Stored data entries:

────────

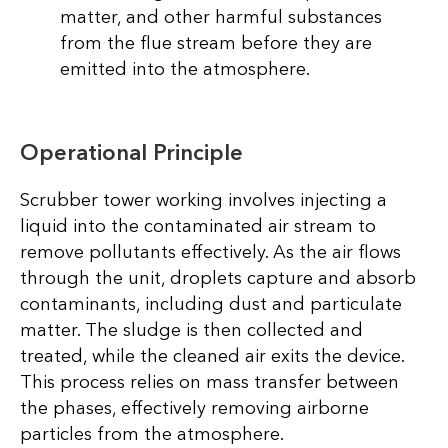
matter, and other harmful substances
from the flue stream before they are
emitted into the atmosphere.
Operational Principle
Scrubber tower working involves injecting a
liquid into the contaminated air stream to
remove pollutants effectively. As the air flows
through the unit, droplets capture and absorb
contaminants, including dust and particulate
matter. The sludge is then collected and
treated, while the cleaned air exits the device.
This process relies on mass transfer between
the phases, effectively removing airborne
particles from the atmosphere.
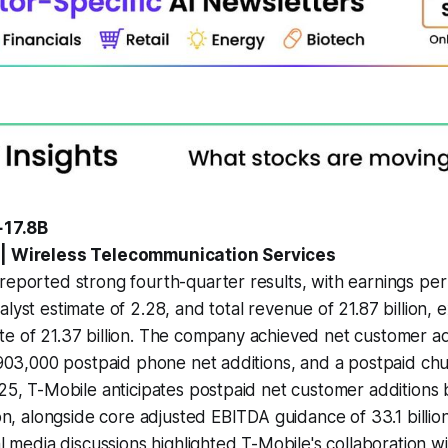
+17.8B
 | Wireless Telecommunication Services
reported strong fourth-quarter results, with earnings per 
alyst estimate of 2.28, and total revenue of 21.87 billion,
e of 21.37 billion. The company achieved net customer add
g 903,000 postpaid phone net additions, and a postpaid ch
025, T-Mobile anticipates postpaid net customer additions
ion, alongside core adjusted EBITDA guidance of 33.1 billion 
ial media discussions highlighted T-Mobile's collaboration 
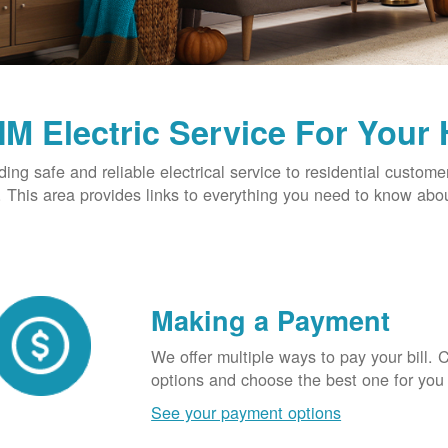
M Electric Service For Your
ding safe and reliable electrical service to residential custome
This area provides links to everything you need to know abou
Making a Payment
We offer multiple ways to pay your bill.
options and choose the best one for you
See your payment options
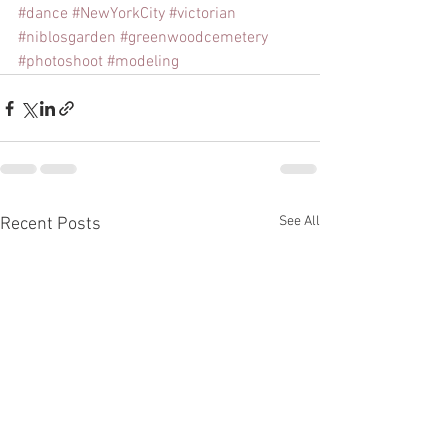
#dance
#NewYorkCity
#victorian
#niblosgarden
#greenwoodcemetery
#photoshoot
#modeling
See All
Recent Posts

────────

## What the task requires
Gather each line from the entries above that includes the word "Mobile".

## Solved problem
025, T-Mobile anticipates postpaid net customer additions
ial media discussions highlighted T-Mobile's collaboration 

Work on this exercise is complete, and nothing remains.